As I was looking for a link to Ms. Hoole's book, I discovered that she had written a new, updated book called The Ultimate Career: The Art of Homemaking for Today. I figured that perhaps her views had changed since she wrote The Art of Homemaking in 1967. Perhaps she had advice which addressed some of the challenges of being a homemaker in today's world. I haven't read the book, but Meridian Magazine provided some quotes from this new and improved version:

"The hope is to have many more good days than bad ones and to experience joy in our daily lives. To bring this about, our best efforts are required; yes to be happy at home is the result of all ambition. Now, while you're waiting for more to come in the months ahead, treat yourself today to a quick lift and some instant satisfaction by doing three simple chores:

First, sweep your front porch or outside entry way. This stops dirt at the door and provides a welcoming experience for family and friends who approach your house.

Second, wash the window over the kitchen sink, if there is one. As you look through a clean, sparkling window the entire world brightens up. If you don't have a window, shine your sink.

Third, pick up and put away, give away or throw away ten pieces of clutter..."

Now, I am sure there are many "feminist Mormon housewives" out there who will tell me that the advice to "buck up" has changed their lives, or that shining that sink can give one a whole new perspective on life. But to me, this type of advice is at best, silly; and at worst extremely damaging to a woman today. To a woman plagued with guilt, boredom, and depression, one need not pile on more inane and worthless chores such as sweeping the front porch or putting on makeup each day for hubby's viewing pleasure.


JohnR said...

I really think that this list did come from bbell's wife, but I also think it's likely that she's channeling his concerns. Either that or she has no clue what severe depression is like.

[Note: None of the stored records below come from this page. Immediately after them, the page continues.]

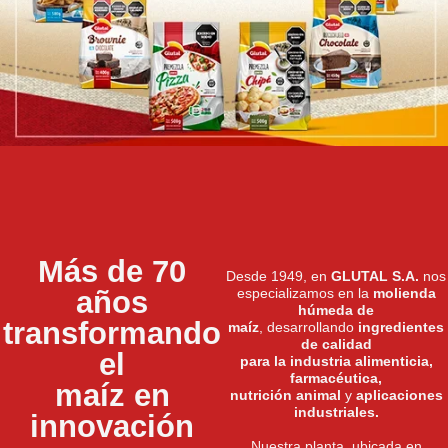
Más de 70
Desde 1949, en
GLUTAL S.A.
nos
años
especializamos en la
molienda
húmeda de
transformando
maíz
, desarrollando
ingredientes
de calidad
el
para la industria alimenticia,
farmacéutica,
maíz en
nutrición animal
y
aplicaciones
industriales.
innovación
Nuestra planta, ubicada en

I really liked Julie Smith's PPD post at T&S, which had this to say:

A note to husbands and others who might be in a position to help: I have two pieces of advice for you (1) do what you can to give mother time away from the baby and (2) do whatever you can to minimize instead of adding to feelings of guilt. You might find it hard to believe that someone home all day couldn’t find time to make the bed. If you have ever been home all day with small child(ren), you know that getting the bed made can sometimes fall somewhere between writing a dissertation and converting the pope on the scale of difficulty.

JohnR said...

O.M.G. She did not say, "Even a barn looks better if it's painted," did she?

Thanks for this post and the link to BCC. I think I've learned a thing or two about my own emotional-health struggles. I am nothing if not a pressure-adding, guilt-inducing machine (mostly on myself, but I think this spills over to the family in the form of heightened expectations).

jana said...

When I was in my darkest days of depression I couldn't even leave the house. I can't imagine how such a list would've helped me because my house was clean and I was wearing nice clothes and makeup and yet I was completely empty inside. I was also having sex with my husband quite frequently. It didn't help one bit. Really. I was also the thinnest I've ever been, too. I stop eating when I am depressed--so the overeating/exercising advice is irrelevant, too.

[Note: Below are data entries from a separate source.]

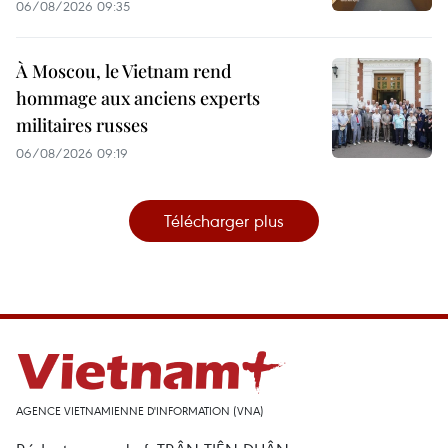
06/08/2026 09:35
À Moscou, le Vietnam rend
hommage aux anciens experts
militaires russes
06/08/2026 09:19
Télécharger plus
AGENCE VIETNAMIENNE D'INFORMATION (VNA)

I still can't exactly say how I got undepressed, but I know for sure that it wasn't about a clean house or better clothes or more sex. It was a combination of having my kids get a little older, some changes in my marriage relationship, some altered goals, and my return to school. Depression still revisits me often, as I expect it always will. It came and settled in about two weeks ago (again) and I found myself in a stupor--unable to garden or blog or find any joy. And as of just yesterday I think I can say that s/he's moved on again--at least for a time.

For me, if things ever get really bad again I am going straight to counseling. I've asked my husband to help me in this regard--to get me there even if I don't think I want/need to go.

Bored in Vernal said...

even a barn...

That's a direct quote from the book, I have it here before me, or I wouldn't have believed it myself.

Here's another one of my faves:
"The living room should be--like Grandmother's memorable parlor--the place where the family's finest in furniture and decorations can be displayed in gleaming perfection and where guests can be entertained in pleasant, uncluttered surroundings. The living room can then be a place where the children enter when they are prepared to behave like little ladies and gentlemen and when they are ready to enjoy special, memory-making occasions."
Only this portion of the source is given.